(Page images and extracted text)
● ● ● ●

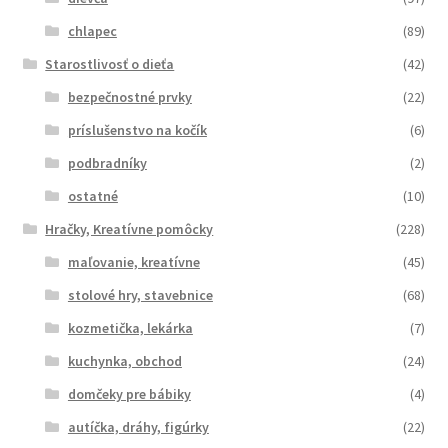
chlapec
(89)
Starostlivosť o dieťa
(42)
bezpečnostné prvky
(22)
príslušenstvo na kočík
(6)
podbradníky
(2)
ostatné
(10)
Hračky, Kreatívne pomôcky
(228)
maľovanie, kreatívne
(45)
stolové hry, stavebnice
(68)
kozmetička, lekárka
(7)
kuchynka, obchod
(24)
domčeky pre bábiky
(4)
autíčka, dráhy, figúrky
(22)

● ● ● ●

▶ _What is required_
Repeat the entries word for word and skip the pictures.

▶ _Result of the exercise_
chlapec
(89)
Starostlivosť o dieťa
(42)
bezpečnostné prvky
(22)
príslušenstvo na kočík
(6)
podbradníky
(2)
ostatné
(10)
Hračky, Kreatívne pomôcky
(228)
maľovanie, kreatívne
(45)
stolové hry, stavebnice
(68)
kozmetička, lekárka
(7)
kuchynka, obchod
(24)
domčeky pre bábiky
(4)
autíčka, dráhy, figúrky
(22)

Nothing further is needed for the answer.